A sample of Ajax calls in Magento 2
As you can see there are 11 AJAX calls here. Now many are from the theme code, as they properly privatized the data with an AJAX call according to the Magento developer documentation. So this brings us back to the graph above. If you notice, since it’s read locking, and each has to complete its read, then release the lock for the other request to obtain its lock and get it’s read lock. If you look at the new relic graph, you will see now why a read takes so long, it’s simply waiting for one of the other AJAX requests to finish before it gets it’s read lock. It’s also why the graph has a nice little waterfall effect, effectively with this mechanism it will execute (or at least finish executing) sequentially. That’s a problem in my book.

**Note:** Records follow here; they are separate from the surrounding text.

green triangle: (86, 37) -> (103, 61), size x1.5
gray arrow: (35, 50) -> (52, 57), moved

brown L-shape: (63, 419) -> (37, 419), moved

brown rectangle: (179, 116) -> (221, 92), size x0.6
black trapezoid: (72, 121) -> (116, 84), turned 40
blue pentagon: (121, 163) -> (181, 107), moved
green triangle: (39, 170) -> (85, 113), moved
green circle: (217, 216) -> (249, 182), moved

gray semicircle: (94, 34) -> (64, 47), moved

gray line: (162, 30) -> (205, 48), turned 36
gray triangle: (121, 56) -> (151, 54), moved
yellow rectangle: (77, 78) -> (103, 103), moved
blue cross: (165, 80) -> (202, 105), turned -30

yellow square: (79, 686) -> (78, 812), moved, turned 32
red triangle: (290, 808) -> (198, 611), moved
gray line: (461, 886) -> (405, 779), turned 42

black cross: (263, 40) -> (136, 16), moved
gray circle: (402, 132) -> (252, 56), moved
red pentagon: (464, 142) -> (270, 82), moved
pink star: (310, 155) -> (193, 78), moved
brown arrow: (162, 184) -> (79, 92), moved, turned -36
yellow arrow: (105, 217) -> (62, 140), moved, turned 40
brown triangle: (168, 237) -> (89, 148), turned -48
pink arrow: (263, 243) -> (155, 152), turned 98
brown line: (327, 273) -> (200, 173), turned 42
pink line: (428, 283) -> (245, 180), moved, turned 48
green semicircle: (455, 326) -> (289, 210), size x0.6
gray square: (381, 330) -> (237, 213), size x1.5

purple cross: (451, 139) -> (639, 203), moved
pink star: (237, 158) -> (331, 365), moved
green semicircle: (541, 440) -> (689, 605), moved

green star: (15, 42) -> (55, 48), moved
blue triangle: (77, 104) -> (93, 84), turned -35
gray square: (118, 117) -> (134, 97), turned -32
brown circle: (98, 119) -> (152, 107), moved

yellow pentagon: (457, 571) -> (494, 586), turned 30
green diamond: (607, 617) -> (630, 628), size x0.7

If it’s going to take to long to fully AJAXify a page, users will drop off and the pages may seem very slow to load. I also suspect, that many of these ajax request, for things like product stock etc, could even have a cache header put on them. Whaaaaat? Cache your ajax!!! but that defeats the purpose. I suspect that even putting up a 5 minute TTL on these would save lots, and lots of traffic and make the user experience so much better. (so ok absolutly not for the cart!)
Anyway, with the move toward PWA as a frontend I am not sure how much longer the full frontend of Magento will be around, but for sure this is an issue with PHP and Magneto that could use some creative solutions, I think Colin Mollenhour Redis module has added read-only support for Magento controllers, but I have not seen this version show up in Magento just yet.